Michael Lowry has said he wants a conclusion to the Esat Digifone controversy.
The former Minister for Communications has been giving evidence to the Moriarty Tribunal about the decision to give a mobile phone licence to the company ten years ago.
Mr Lowry told the tribunal that he never assisted or helped any of the competitors for the licence in any way.
He later told reporters that he had been under continuous investigation for nine years.
Mr Lowry took the witness stand this morning.
The tribunal is enquiring into the awarding of the second GSM mobile phone licence to the Esat Digifone consortium headed by Denis O'Brien in 1995.
Details of statements
This morning, the tribunal heard details of extensive statements made by Mr Lowry to the tribunal which detailed the contacts he had with people involved in various consortiums bidding for the licence in the run up to it being awarded.

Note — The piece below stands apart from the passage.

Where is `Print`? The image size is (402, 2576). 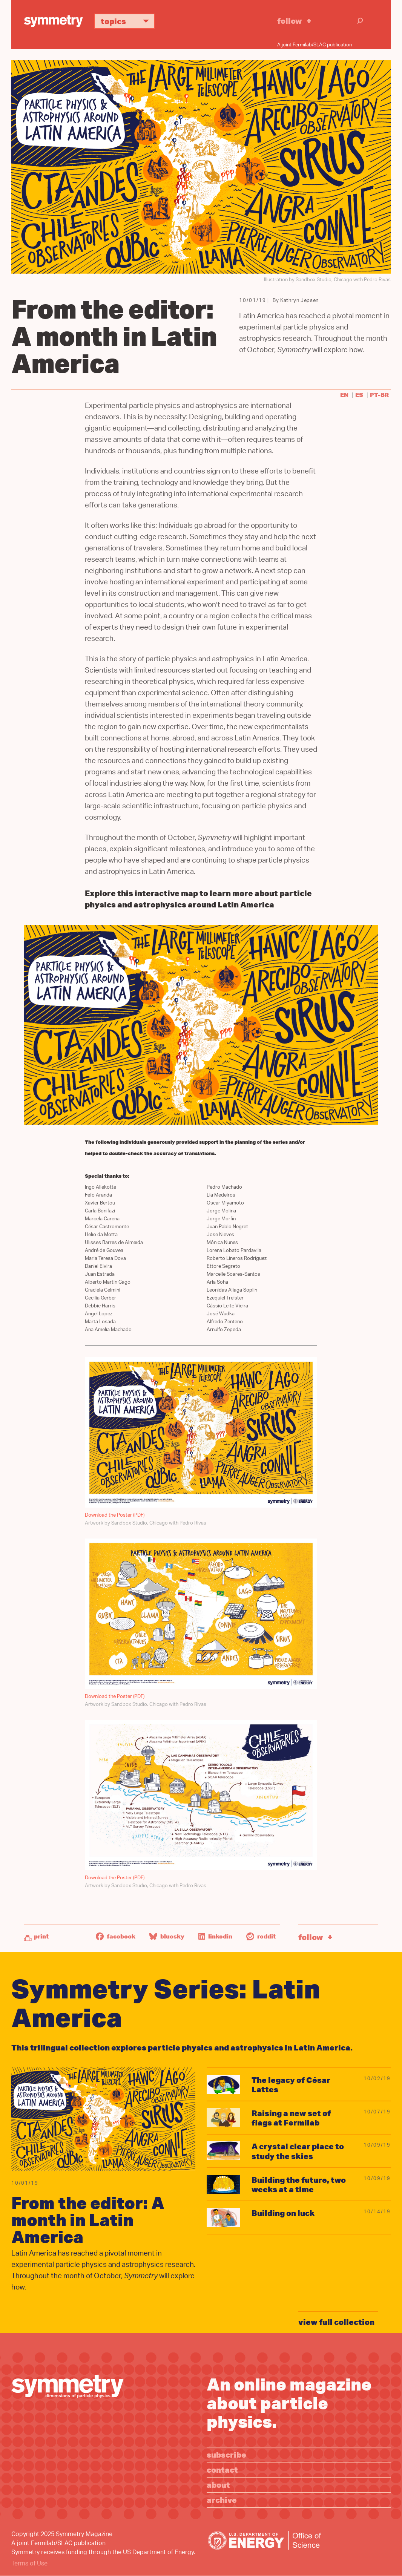 Print is located at coordinates (41, 1936).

Senior counsel John Coughlan for the tribunal outlined statements from Mr Lowry relating to meetings with Dr Tony O'Reilly at the Curragh Race Course in July 1995, and with Denis O'Brien at Hartigan's pub on Leeson Street in Dublin following the All Ireland final in September 1995.
In the statements, Mr Lowry said his discussions with Mr O'Brien were of a very general nature.

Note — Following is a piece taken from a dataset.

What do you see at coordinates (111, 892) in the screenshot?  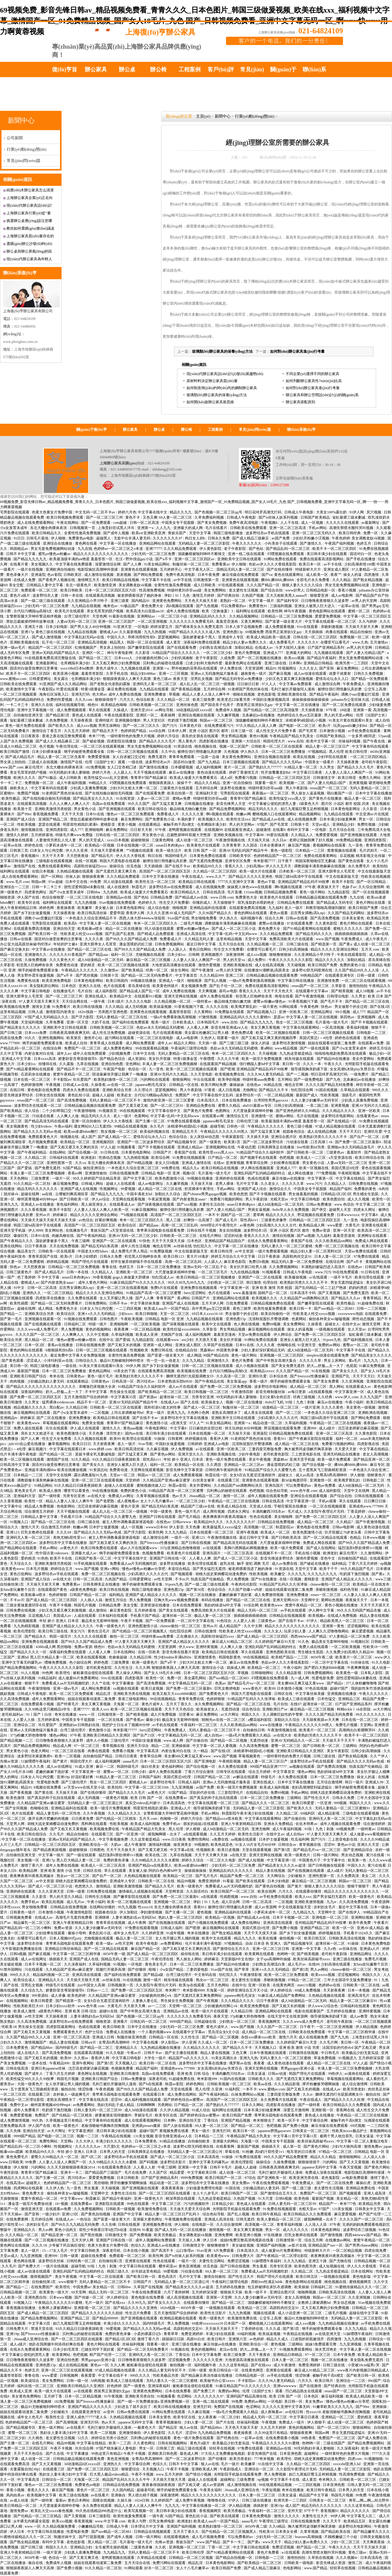 I see `九九热精` at bounding box center [111, 892].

Subsequent statements from Mr Lowry also claimed that he did not seek to know or was never made aware of the marking system to be applied to the bidders for the licence.
In this statement, Mr Lowry said he wanted to make it clear that it was not his initiative that the fee for the licence be capped. He also made it clear that he never assisted or helped any of the competitors in any way.
All the evaluations of the various applications were carried out by discreet sub groups of the project team in charge of the licence awarding process, he said.